**Task to complete:** Restate exactly, and only, the lines from the one containing "發生錯誤！請登入並再試一次或回到主" through the end of the entries, keeping both endpoints.

**Task input:**
******
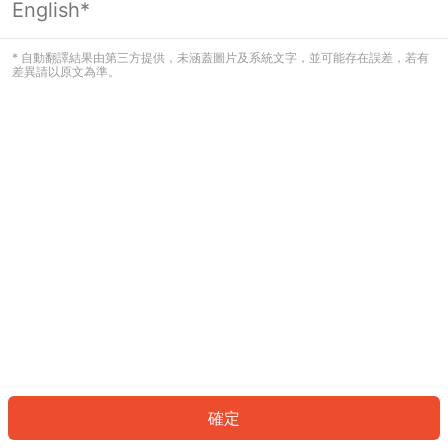
English*
發生錯誤！請登入並再試一次或回到主
頁。
* 自動翻譯結果由第三方提供，未涵蓋圖片及系統文字，並可能存在誤差，若有
差異請以原文為準。
登入
返回首頁
確定
ID: 39483db61b3-12f5-4c2f-9b14-bd2ec4573514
******
**Finished exercise:**
發生錯誤！請登入並再試一次或回到主
頁。
* 自動翻譯結果由第三方提供，未涵蓋圖片及系統文字，並可能存在誤差，若有
差異請以原文為準。
登入
返回首頁
確定
ID: 39483db61b3-12f5-4c2f-9b14-bd2ec4573514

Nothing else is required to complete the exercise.